Külah E., Çetinkaya Y. M., Alemdar H.

IEEE ACCESS, cilt.14, ss.1-20, 2026 (SCI-Expanded, Scopus)

  • Yayın Türü: Makale / Tam Makale
  • Cilt numarası: 14
  • Basım Tarihi: 2026
  • Doi Numarası: 10.1109/access.2026.3693355
  • Dergi Adı: IEEE ACCESS
  • Derginin Tarandığı İndeksler: Scopus, Science Citation Index Expanded (SCI-EXPANDED), Compendex, INSPEC, Directory of Open Access Journals
  • Sayfa Sayıları: ss.1-20
  • Orta Doğu Teknik Üniversitesi Adresli: Evet

Özet

Natural language processing (NLP) systems working with real-world user data often encounter noisy, informal text, including typos, spelling variations, slang, and homophone substitutions. This noise can cause a severe drop in the performance of downstream models. This paper presents SALDIRAY (Scalable and Adaptive Language Diagnostics for Remediation of Anomalies and Typos), an integrated, domain-independent framework for text normalization that aims to boost the resilience of NLP systems across various model architectures and application types. It converts short, poorly formed text into standardized language through a synthetic noise modeling and standardization approach, instantiated in practice as a noise generation and normalization pipeline. This approach is enriched by incorporating curated slang and homophone lists to ensure linguistic realism.

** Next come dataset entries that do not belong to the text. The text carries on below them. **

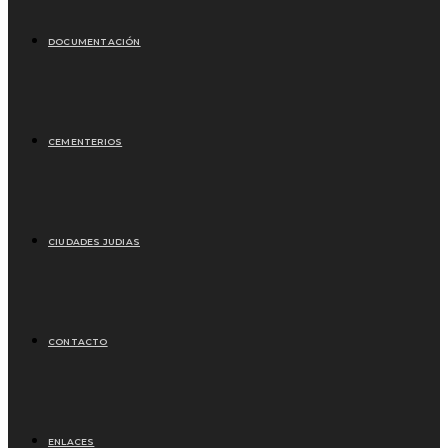
DOCUMENTACIÓN
CEMENTERIOS
CIUDADES JUDIAS
CONTACTO
ENLACES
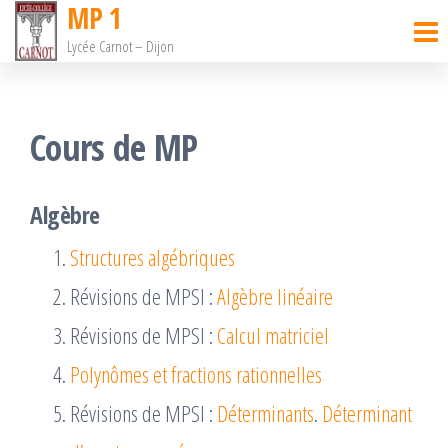
MP 1
Passer
Lycée Carnot – Dijon
ce
contenu
Cours de MP
Algèbre
Structures algébriques
Révisions de MPSI :
Algèbre linéaire
Révisions de MPSI :
Calcul matriciel
Polynômes et fractions rationnelles
Révisions de MPSI :
Déterminants
.
Déterminant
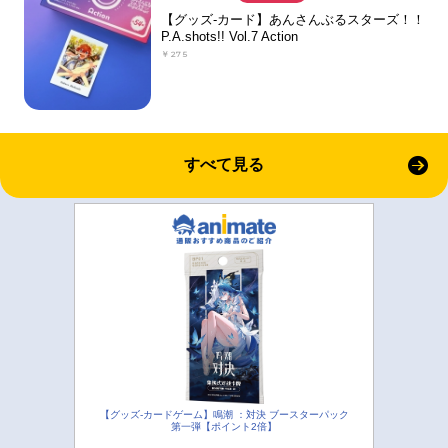
【グッズ-カード】あんさんぶるスターズ！！
P.A.shots!! Vol.7 Action
￥275
すべて見る
【グッズ-カードゲーム】鳴潮 ：対決 ブースターパック
第一弾【ポイント2倍】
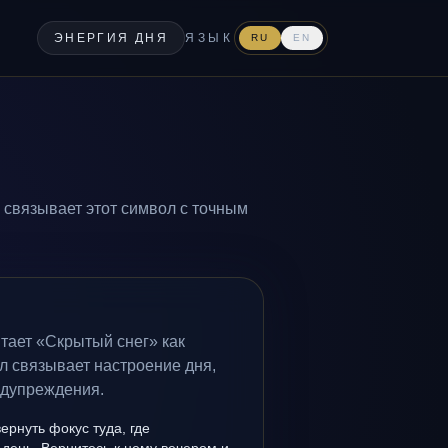
ЭНЕРГИЯ ДНЯ
ЯЗЫК
RU
EN
 связывает этот символ с точным
тает «Скрытый снег» как
л связывает настроение дня,
едупреждения.
вернуть фокус туда, где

The process creates large amounts of paired noisy–clean data, which are used to fine-tune robust normalization models. Our detailed experiments consistently show that SALDIRAYimproves the accuracy and stability of systems across a wide range of tasks, including traditional machine learning–based classification, sentiment analysis, and instruction-tuned large language model tasks. The framework requires no task-specific supervision, operates as a modular preprocessing layer, and can be integrated into existing NLP workflows. The experiments confirm that the proposed framework offers a scalable and adaptive method for improving robustness to noisy text, particularly under controlled corruption settings, while showing promising transfer to real-world noisy inputs.